§ **Problem description**
Each entry should be set down exactly as written, except for any picture it holds.

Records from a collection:
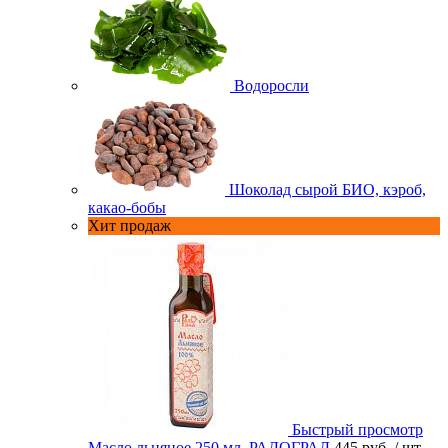
Водоросли
Шоколад сырой БИО, кэроб,
какао-бобы
Хит продаж
Быстрый просмотр
Масло льняное 250 мл. РАДОГРАД
445 руб.
/ шт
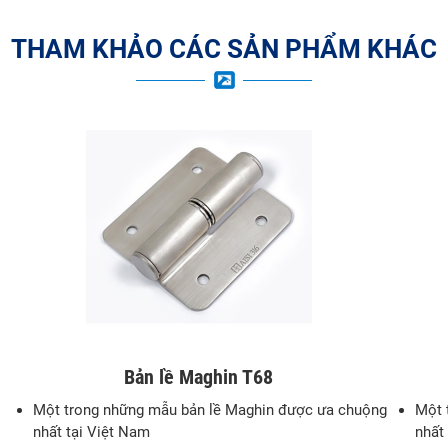
THAM KHẢO CÁC SẢN PHẨM KHÁC
Bản lề Maghin T68
Một trong những mẫu bản lề Maghin được ưa chuộng
Một 
nhất tại Việt Nam
nhất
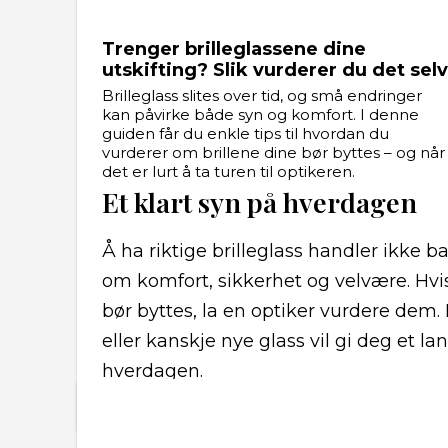
Trenger brilleglassene dine
utskifting? Slik vurderer du det selv
Brilleglass slites over tid, og små endringer
kan påvirke både syn og komfort. I denne
guiden får du enkle tips til hvordan du
vurderer om brillene dine bør byttes – og når
det er lurt å ta turen til optikeren.
Et klart syn på hverdagen
Å ha riktige brilleglass handler ikke 
om komfort, sikkerhet og velvære. Hvi
bør byttes, la en optiker vurdere dem.
eller kanskje nye glass vil gi deg et l
hverdagen.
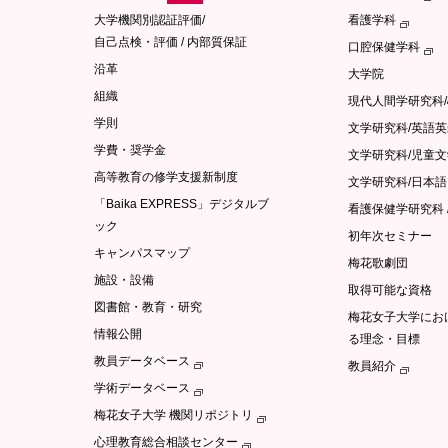
大学機関別認証評価/
看護学科
自己点検・評価 / 内部質保証
口腔保健学科
沿革
大学院
組織
現代人間学研究科
学則
文学研究科/英語
学費・奨学金
文学研究科/児童
高等教育の修学支援新制度
文学研究科/日本
「Baika EXPRESS」デジタルブ
看護保健学研究科 
ック
初年次セミナー
キャンパスマップ
梅花歌劇団
施設・設備
取得可能な資格
図書館・教育・研究
梅花女子大学にお
情報公開
る理念・目標
教員データベース
教員紹介
学術データベース
梅花女子大学 機関リポジトリ
心理教育総合相談センター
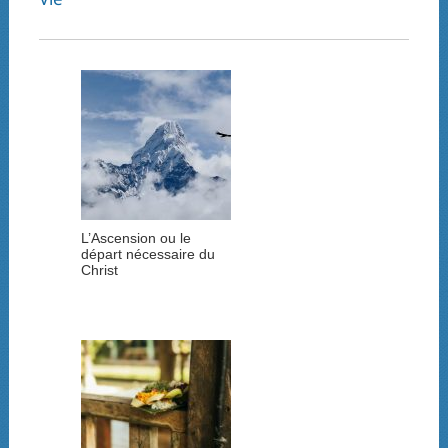
L’Ascension ou le
départ nécessaire du
Christ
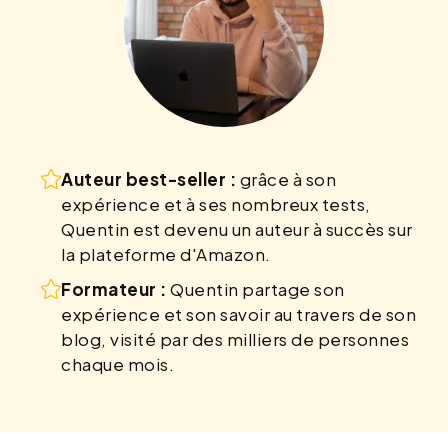
Auteur best-seller :
grâce à son
expérience et à ses nombreux tests,
Quentin est devenu un auteur à succès sur
la plateforme d'Amazon.
Formateur :
Quentin partage son
expérience et son savoir au travers de son
blog, visité par des milliers de personnes
chaque mois.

§ **Answer box**
Водоросли
Шоколад сырой БИО, кэроб,
какао-бобы
Хит продаж
Быстрый просмотр
Масло льняное 250 мл. РАДОГРАД
445 руб.
/ шт
THAM KHẢO CÁC SẢN PHẨM KHÁC
Bản lề Maghin T68
Một trong những mẫu bản lề Maghin được ưa chuộng
Một 
nhất tại Việt Nam
nhất
Trenger brilleglassene dine
utskifting? Slik vurderer du det selv
Brilleglass slites over tid, og små endringer
kan påvirke både syn og komfort. I denne
guiden får du enkle tips til hvordan du
vurderer om brillene dine bør byttes – og når
det er lurt å ta turen til optikeren.
Et klart syn på hverdagen
Å ha riktige brilleglass handler ikke 
om komfort, sikkerhet og velvære. Hvi
bør byttes, la en optiker vurdere dem.
eller kanskje nye glass vil gi deg et l
hverdagen.
大学機関別認証評価/
看護学科
自己点検・評価 / 内部質保証
口腔保健学科
沿革
大学院
組織
現代人間学研究科
学則
文学研究科/英語
学費・奨学金
文学研究科/児童
高等教育の修学支援新制度
文学研究科/日本
「Baika EXPRESS」デジタルブ
看護保健学研究科 
ック
初年次セミナー
キャンパスマップ
梅花歌劇団
施設・設備
取得可能な資格
図書館・教育・研究
梅花女子大学にお
情報公開
る理念・目標
教員データベース
教員紹介
学術データベース
梅花女子大学 機関リポジトリ
心理教育総合相談センター
L’Ascension ou le
départ nécessaire du
Christ
Auteur best-seller :
grâce à son
expérience et à ses nombreux tests,
Quentin est devenu un auteur à succès sur
la plateforme d'Amazon.
Formateur :
Quentin partage son
expérience et son savoir au travers de son
blog, visité par des milliers de personnes
chaque mois.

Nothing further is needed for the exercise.